Stephan Mumenthaler, Dr. rer. pol., Direktor Scienceindustries – Wirtschaftsverband Chemie, Pharma und Lifesciences, Zürich
In den medialen Berichterstattungen bei Wirtschaftskrisen standen Chemie, Pharma und Lifesciences in der Vergangenheit nur selten im Vordergrund. Dass dies nicht auf eine mangelnde Relevanz zurückzuführen ist, zeigt ein Blick auf die Aussenhandelszahlen: Die Branche hält aktuell einen Anteil von über 50 Prozent an den Schweizer Warenexporten. Vielmehr rührt das bescheidene Medieninteresse daher, dass chemisch-pharmazeutische Güter vergleichsweise schwach auf Konjunkturschwankungen reagieren – dank ihrer hohen Bedeutung für das Gesundheitssystem und anderer wichtiger wirtschaftlicher Prozesse.

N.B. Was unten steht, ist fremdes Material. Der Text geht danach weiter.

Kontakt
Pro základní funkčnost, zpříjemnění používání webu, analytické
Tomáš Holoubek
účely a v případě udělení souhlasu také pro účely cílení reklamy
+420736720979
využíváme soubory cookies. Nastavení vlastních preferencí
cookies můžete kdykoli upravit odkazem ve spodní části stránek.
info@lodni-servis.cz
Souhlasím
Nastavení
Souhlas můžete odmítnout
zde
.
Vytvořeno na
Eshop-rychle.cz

So zeigten sich Chemie, Pharma und Lifesciences in der Finanzkrise von 2008 und 2009 insgesamt erstaunlich robust und halfen damit, die Konjunktur in der Schweiz zu stabilisieren. Dies gilt insbesondere für die Pharmaindustrie, da die weltweite Nachfrage nach Gesundheitsartikeln und Medikamenten aufgrund von demografischen Trends und Fortschritten in der Medizin auch in Krisen anhält. Entsprechend wies die Pharmaindustrie als einzige Exportbranche ein Wachstum aus.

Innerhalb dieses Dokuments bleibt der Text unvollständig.